Data records
↓↓↓

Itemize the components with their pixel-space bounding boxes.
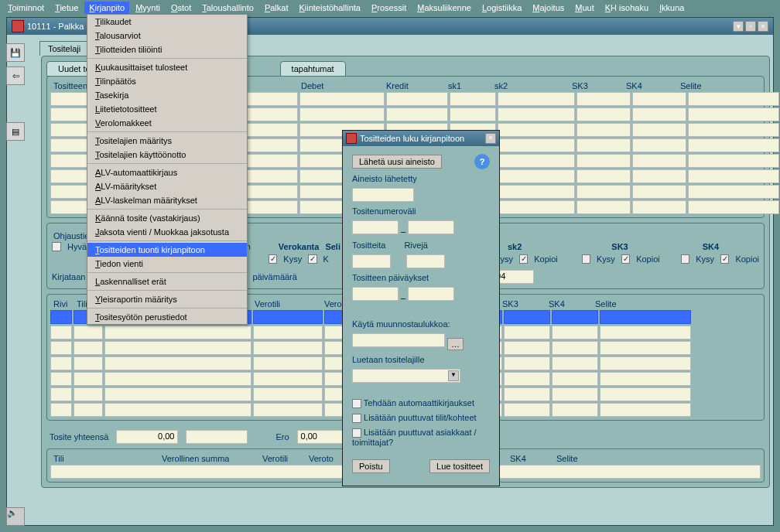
menu-kiinteistöhallinta[interactable]: Kiinteistöhallinta (294, 2, 365, 14)
save-icon[interactable]: 💾 (6, 43, 25, 62)
paiv-from-input[interactable] (352, 287, 399, 301)
menuitem-alv-laskelman-m-ritykset[interactable]: ALV-laskelman määritykset (87, 193, 247, 207)
menu-toiminnot[interactable]: Toiminnot (3, 2, 49, 14)
menuitem-tositesy-t-n-perustiedot[interactable]: Tositesyötön perustiedot (87, 310, 247, 324)
grid-cell[interactable] (50, 372, 72, 386)
grid-cell[interactable] (576, 169, 631, 183)
grid-cell[interactable] (688, 169, 779, 183)
laheta-uusi-aineisto-button[interactable]: Lähetä uusi aineisto (352, 155, 442, 169)
grid-cell[interactable] (253, 403, 323, 417)
grid-cell[interactable] (576, 200, 631, 214)
grid-cell[interactable] (498, 107, 575, 121)
menu-myynti[interactable]: Myynti (131, 2, 165, 14)
grid-cell[interactable] (504, 326, 550, 339)
grid-cell[interactable] (600, 310, 691, 324)
grid-cell[interactable] (552, 372, 598, 386)
grid-cell[interactable] (498, 200, 575, 214)
menuitem-tilinp-t-s[interactable]: Tilinpäätös (87, 74, 247, 88)
document-icon[interactable]: ▤ (6, 122, 25, 141)
menuitem-yleisraportin-m-ritys[interactable]: Yleisraportin määritys (87, 292, 247, 306)
grid-cell[interactable] (552, 341, 598, 355)
grid-cell[interactable] (386, 92, 448, 106)
grid-cell[interactable] (552, 326, 598, 339)
menuitem-tiedon-vienti[interactable]: Tiedon vienti (87, 257, 247, 271)
grid-cell[interactable] (253, 341, 323, 355)
grid-cell[interactable] (50, 403, 72, 417)
grid-cell[interactable] (498, 169, 575, 183)
grid-cell[interactable] (104, 372, 251, 386)
grid-cell[interactable] (600, 403, 691, 417)
grid-cell[interactable] (74, 387, 103, 401)
grid-cell[interactable] (104, 356, 251, 370)
menuitem-k-nn-tosite-vastakirjaus-[interactable]: Käännä tosite (vastakirjaus) (87, 211, 247, 225)
luetaan-select[interactable]: ▼ (352, 369, 460, 383)
grid-cell[interactable] (74, 372, 103, 386)
grid-cell[interactable] (576, 123, 631, 137)
grid-cell[interactable] (104, 341, 251, 355)
grid-cell[interactable] (552, 387, 598, 401)
asiakkaat-checkbox[interactable] (352, 428, 361, 438)
grid-cell[interactable] (552, 356, 598, 370)
seli-k-check[interactable] (308, 254, 316, 264)
grid-cell[interactable] (688, 138, 779, 152)
close-icon[interactable]: × (758, 21, 768, 32)
grid-cell[interactable] (498, 123, 575, 137)
grid-cell[interactable] (632, 123, 686, 137)
menuitem-talousarviot[interactable]: Talousarviot (87, 29, 247, 43)
tilit-checkbox[interactable] (352, 414, 361, 423)
grid-cell[interactable] (74, 326, 103, 339)
grid-cell[interactable] (253, 356, 323, 370)
aineisto-input[interactable] (352, 188, 414, 202)
menuitem-tasekirja[interactable]: Tasekirja (87, 88, 247, 102)
sk3-kopioi-check[interactable] (621, 254, 630, 264)
muunnos-input[interactable] (352, 333, 445, 347)
grid-cell[interactable] (104, 326, 251, 339)
menu-ostot[interactable]: Ostot (166, 2, 196, 14)
help-icon[interactable]: ? (474, 154, 490, 169)
grid-cell[interactable] (552, 310, 598, 324)
menuitem-verolomakkeet[interactable]: Verolomakkeet (87, 116, 247, 130)
grid-cell[interactable] (552, 403, 598, 417)
menu-prosessit[interactable]: Prosessit (367, 2, 411, 14)
grid-cell[interactable] (504, 387, 550, 401)
grid-cell[interactable] (688, 154, 779, 168)
grid-cell[interactable] (632, 138, 686, 152)
menu-muut[interactable]: Muut (570, 2, 598, 14)
menu-majoitus[interactable]: Majoitus (528, 2, 569, 14)
menuitem-tositelajien-m-ritys[interactable]: Tositelajien määritys (87, 134, 247, 148)
dialog-close-icon[interactable]: × (485, 133, 496, 144)
menuitem-tiliotteiden-tili-inti[interactable]: Tiliotteiden tiliöinti (87, 43, 247, 56)
grid-cell[interactable] (504, 356, 550, 370)
menu-kh isohaku[interactable]: KH isohaku (600, 2, 653, 14)
grid-cell[interactable] (688, 92, 779, 106)
sk2-kopioi-check[interactable] (519, 254, 528, 264)
menuitem-liitetietotositteet[interactable]: Liitetietotositteet (87, 102, 247, 116)
subtab-tapahtumat[interactable]: tapahtumat (280, 61, 346, 77)
menu-logistiikka[interactable]: Logistiikka (477, 2, 526, 14)
maximize-icon[interactable]: ▫ (745, 21, 756, 32)
grid-cell[interactable] (299, 92, 385, 106)
grid-cell[interactable] (498, 154, 575, 168)
grid-cell[interactable] (450, 92, 496, 106)
grid-cell[interactable] (600, 372, 691, 386)
grid-cell[interactable] (74, 341, 103, 355)
grid-cell[interactable] (632, 154, 686, 168)
grid-cell[interactable] (253, 372, 323, 386)
grid-cell[interactable] (632, 107, 686, 121)
menu-ikkuna[interactable]: Ikkuna (655, 2, 689, 14)
menuitem-tilikaudet[interactable]: Tilikaudet (87, 15, 247, 29)
menu-taloushallinto[interactable]: Taloushallinto (197, 2, 258, 14)
tositenum-to-input[interactable] (408, 220, 454, 234)
grid-cell[interactable] (498, 138, 575, 152)
tositteita-input[interactable] (352, 254, 391, 268)
grid-cell[interactable] (504, 372, 550, 386)
grid-cell[interactable] (632, 185, 686, 199)
grid-cell[interactable] (386, 107, 448, 121)
menuitem-alv-automaattikirjaus[interactable]: ALV-automaattikirjaus (87, 165, 247, 179)
sk3-kysy-check[interactable] (582, 254, 590, 264)
riveja-input[interactable] (406, 254, 445, 268)
grid-cell[interactable] (632, 169, 686, 183)
grid-cell[interactable] (504, 341, 550, 355)
lue-tositteet-button[interactable]: Lue tositteet (429, 459, 490, 473)
tab-tositelaji[interactable]: Tositelaji (39, 41, 89, 56)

↑↑↑

Task details
The answer is the full set of records printed exactly, less the pictures.

Answer
Itemize the components with their pixel-space bounding boxes.
menu-kiinteistöhallinta[interactable]: Kiinteistöhallinta (294, 2, 365, 14)
save-icon[interactable]: 💾 (6, 43, 25, 62)
paiv-from-input[interactable] (352, 287, 399, 301)
menuitem-alv-laskelman-m-ritykset[interactable]: ALV-laskelman määritykset (87, 193, 247, 207)
menu-toiminnot[interactable]: Toiminnot (3, 2, 49, 14)
menuitem-tositesy-t-n-perustiedot[interactable]: Tositesyötön perustiedot (87, 310, 247, 324)
grid-cell[interactable] (50, 372, 72, 386)
grid-cell[interactable] (576, 169, 631, 183)
grid-cell[interactable] (688, 169, 779, 183)
laheta-uusi-aineisto-button[interactable]: Lähetä uusi aineisto (352, 155, 442, 169)
grid-cell[interactable] (253, 403, 323, 417)
grid-cell[interactable] (576, 200, 631, 214)
grid-cell[interactable] (498, 107, 575, 121)
menu-myynti[interactable]: Myynti (131, 2, 165, 14)
grid-cell[interactable] (504, 326, 550, 339)
grid-cell[interactable] (600, 310, 691, 324)
grid-cell[interactable] (552, 372, 598, 386)
grid-cell[interactable] (498, 200, 575, 214)
menuitem-tilinp-t-s[interactable]: Tilinpäätös (87, 74, 247, 88)
document-icon[interactable]: ▤ (6, 122, 25, 141)
menuitem-yleisraportin-m-ritys[interactable]: Yleisraportin määritys (87, 292, 247, 306)
grid-cell[interactable] (552, 341, 598, 355)
grid-cell[interactable] (386, 92, 448, 106)
grid-cell[interactable] (552, 326, 598, 339)
menuitem-tiedon-vienti[interactable]: Tiedon vienti (87, 257, 247, 271)
grid-cell[interactable] (253, 341, 323, 355)
grid-cell[interactable] (50, 403, 72, 417)
grid-cell[interactable] (498, 169, 575, 183)
grid-cell[interactable] (104, 372, 251, 386)
grid-cell[interactable] (600, 403, 691, 417)
grid-cell[interactable] (74, 387, 103, 401)
grid-cell[interactable] (104, 356, 251, 370)
menuitem-k-nn-tosite-vastakirjaus-[interactable]: Käännä tosite (vastakirjaus) (87, 211, 247, 225)
luetaan-select[interactable]: ▼ (352, 369, 460, 383)
grid-cell[interactable] (74, 372, 103, 386)
grid-cell[interactable] (576, 123, 631, 137)
grid-cell[interactable] (104, 341, 251, 355)
grid-cell[interactable] (552, 387, 598, 401)
asiakkaat-checkbox[interactable] (352, 428, 361, 438)
grid-cell[interactable] (552, 356, 598, 370)
seli-k-check[interactable] (308, 254, 316, 264)
grid-cell[interactable] (688, 138, 779, 152)
close-icon[interactable]: × (758, 21, 768, 32)
grid-cell[interactable] (498, 123, 575, 137)
grid-cell[interactable] (632, 123, 686, 137)
menuitem-talousarviot[interactable]: Talousarviot (87, 29, 247, 43)
tilit-checkbox[interactable] (352, 414, 361, 423)
grid-cell[interactable] (74, 326, 103, 339)
grid-cell[interactable] (253, 356, 323, 370)
aineisto-input[interactable] (352, 188, 414, 202)
menuitem-tasekirja[interactable]: Tasekirja (87, 88, 247, 102)
sk3-kopioi-check[interactable] (621, 254, 630, 264)
muunnos-input[interactable] (352, 333, 445, 347)
grid-cell[interactable] (104, 326, 251, 339)
menu-ostot[interactable]: Ostot (166, 2, 196, 14)
help-icon[interactable]: ? (474, 154, 490, 169)
grid-cell[interactable] (552, 310, 598, 324)
menuitem-verolomakkeet[interactable]: Verolomakkeet (87, 116, 247, 130)
grid-cell[interactable] (552, 403, 598, 417)
menu-prosessit[interactable]: Prosessit (367, 2, 411, 14)
grid-cell[interactable] (504, 387, 550, 401)
grid-cell[interactable] (688, 154, 779, 168)
grid-cell[interactable] (632, 138, 686, 152)
menu-muut[interactable]: Muut (570, 2, 598, 14)
menu-majoitus[interactable]: Majoitus (528, 2, 569, 14)
menuitem-tositelajien-m-ritys[interactable]: Tositelajien määritys (87, 134, 247, 148)
dialog-close-icon[interactable]: × (485, 133, 496, 144)
menuitem-tiliotteiden-tili-inti[interactable]: Tiliotteiden tiliöinti (87, 43, 247, 56)
grid-cell[interactable] (504, 356, 550, 370)
menu-kh isohaku[interactable]: KH isohaku (600, 2, 653, 14)
grid-cell[interactable] (688, 92, 779, 106)
sk2-kopioi-check[interactable] (519, 254, 528, 264)
menuitem-liitetietotositteet[interactable]: Liitetietotositteet (87, 102, 247, 116)
subtab-tapahtumat[interactable]: tapahtumat (280, 61, 346, 77)
menu-logistiikka[interactable]: Logistiikka (477, 2, 526, 14)
maximize-icon[interactable]: ▫ (745, 21, 756, 32)
grid-cell[interactable] (299, 92, 385, 106)
grid-cell[interactable] (498, 154, 575, 168)
grid-cell[interactable] (450, 92, 496, 106)
grid-cell[interactable] (600, 372, 691, 386)
grid-cell[interactable] (74, 341, 103, 355)
grid-cell[interactable] (632, 154, 686, 168)
grid-cell[interactable] (253, 372, 323, 386)
grid-cell[interactable] (632, 107, 686, 121)
menu-ikkuna[interactable]: Ikkuna (655, 2, 689, 14)
menuitem-tilikaudet[interactable]: Tilikaudet (87, 15, 247, 29)
menu-taloushallinto[interactable]: Taloushallinto (197, 2, 258, 14)
tositenum-to-input[interactable] (408, 220, 454, 234)
grid-cell[interactable] (498, 138, 575, 152)
tositteita-input[interactable] (352, 254, 391, 268)
grid-cell[interactable] (504, 372, 550, 386)
grid-cell[interactable] (632, 185, 686, 199)
grid-cell[interactable] (386, 107, 448, 121)
menuitem-alv-automaattikirjaus[interactable]: ALV-automaattikirjaus (87, 165, 247, 179)
sk3-kysy-check[interactable] (582, 254, 590, 264)
riveja-input[interactable] (406, 254, 445, 268)
grid-cell[interactable] (632, 169, 686, 183)
grid-cell[interactable] (504, 341, 550, 355)
lue-tositteet-button[interactable]: Lue tositteet (429, 459, 490, 473)
tab-tositelaji[interactable]: Tositelaji (39, 41, 89, 56)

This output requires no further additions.